> WORK TO COMPLETE
Could you copy every record exactly as it appears?

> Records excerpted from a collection
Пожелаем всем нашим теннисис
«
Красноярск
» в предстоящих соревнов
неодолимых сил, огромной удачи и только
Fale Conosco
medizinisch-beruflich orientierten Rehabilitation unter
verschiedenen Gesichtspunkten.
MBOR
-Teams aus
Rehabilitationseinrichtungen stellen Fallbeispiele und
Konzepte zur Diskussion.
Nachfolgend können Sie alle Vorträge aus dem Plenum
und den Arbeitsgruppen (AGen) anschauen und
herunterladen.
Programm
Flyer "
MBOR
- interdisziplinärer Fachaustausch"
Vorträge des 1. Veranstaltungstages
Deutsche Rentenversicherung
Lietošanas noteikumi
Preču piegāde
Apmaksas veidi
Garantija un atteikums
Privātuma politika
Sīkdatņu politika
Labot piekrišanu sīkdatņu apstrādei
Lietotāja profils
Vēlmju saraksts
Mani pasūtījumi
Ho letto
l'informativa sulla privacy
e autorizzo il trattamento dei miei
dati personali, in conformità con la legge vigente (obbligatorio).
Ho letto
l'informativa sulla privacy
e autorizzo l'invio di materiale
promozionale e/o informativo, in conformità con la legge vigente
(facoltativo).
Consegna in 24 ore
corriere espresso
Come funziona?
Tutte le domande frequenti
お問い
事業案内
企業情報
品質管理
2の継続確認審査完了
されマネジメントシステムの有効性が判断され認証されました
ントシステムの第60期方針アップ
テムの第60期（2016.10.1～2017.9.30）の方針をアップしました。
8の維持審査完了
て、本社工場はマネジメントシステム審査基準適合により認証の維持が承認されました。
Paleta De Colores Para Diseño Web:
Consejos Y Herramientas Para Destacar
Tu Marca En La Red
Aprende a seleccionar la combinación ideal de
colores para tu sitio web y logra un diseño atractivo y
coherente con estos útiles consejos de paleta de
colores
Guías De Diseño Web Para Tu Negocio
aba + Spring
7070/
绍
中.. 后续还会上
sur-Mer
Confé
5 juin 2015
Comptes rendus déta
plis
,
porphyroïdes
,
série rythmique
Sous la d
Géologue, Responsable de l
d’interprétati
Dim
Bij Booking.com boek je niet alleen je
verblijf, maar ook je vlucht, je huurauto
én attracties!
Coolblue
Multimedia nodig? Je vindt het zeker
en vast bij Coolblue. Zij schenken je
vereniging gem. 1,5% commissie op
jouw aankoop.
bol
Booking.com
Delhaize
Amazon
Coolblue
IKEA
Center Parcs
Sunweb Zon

> OUTPUT OF THE EXERCISE
Пожелаем всем нашим теннисис
«
Красноярск
» в предстоящих соревнов
неодолимых сил, огромной удачи и только
Fale Conosco
medizinisch-beruflich orientierten Rehabilitation unter
verschiedenen Gesichtspunkten.
MBOR
-Teams aus
Rehabilitationseinrichtungen stellen Fallbeispiele und
Konzepte zur Diskussion.
Nachfolgend können Sie alle Vorträge aus dem Plenum
und den Arbeitsgruppen (AGen) anschauen und
herunterladen.
Programm
Flyer "
MBOR
- interdisziplinärer Fachaustausch"
Vorträge des 1. Veranstaltungstages
Deutsche Rentenversicherung
Lietošanas noteikumi
Preču piegāde
Apmaksas veidi
Garantija un atteikums
Privātuma politika
Sīkdatņu politika
Labot piekrišanu sīkdatņu apstrādei
Lietotāja profils
Vēlmju saraksts
Mani pasūtījumi
Ho letto
l'informativa sulla privacy
e autorizzo il trattamento dei miei
dati personali, in conformità con la legge vigente (obbligatorio).
Ho letto
l'informativa sulla privacy
e autorizzo l'invio di materiale
promozionale e/o informativo, in conformità con la legge vigente
(facoltativo).
Consegna in 24 ore
corriere espresso
Come funziona?
Tutte le domande frequenti
お問い
事業案内
企業情報
品質管理
2の継続確認審査完了
されマネジメントシステムの有効性が判断され認証されました
ントシステムの第60期方針アップ
テムの第60期（2016.10.1～2017.9.30）の方針をアップしました。
8の維持審査完了
て、本社工場はマネジメントシステム審査基準適合により認証の維持が承認されました。
Paleta De Colores Para Diseño Web:
Consejos Y Herramientas Para Destacar
Tu Marca En La Red
Aprende a seleccionar la combinación ideal de
colores para tu sitio web y logra un diseño atractivo y
coherente con estos útiles consejos de paleta de
colores
Guías De Diseño Web Para Tu Negocio
aba + Spring
7070/
绍
中.. 后续还会上
sur-Mer
Confé
5 juin 2015
Comptes rendus déta
plis
,
porphyroïdes
,
série rythmique
Sous la d
Géologue, Responsable de l
d’interprétati
Dim
Bij Booking.com boek je niet alleen je
verblijf, maar ook je vlucht, je huurauto
én attracties!
Coolblue
Multimedia nodig? Je vindt het zeker
en vast bij Coolblue. Zij schenken je
vereniging gem. 1,5% commissie op
jouw aankoop.
bol
Booking.com
Delhaize
Amazon
Coolblue
IKEA
Center Parcs
Sunweb Zon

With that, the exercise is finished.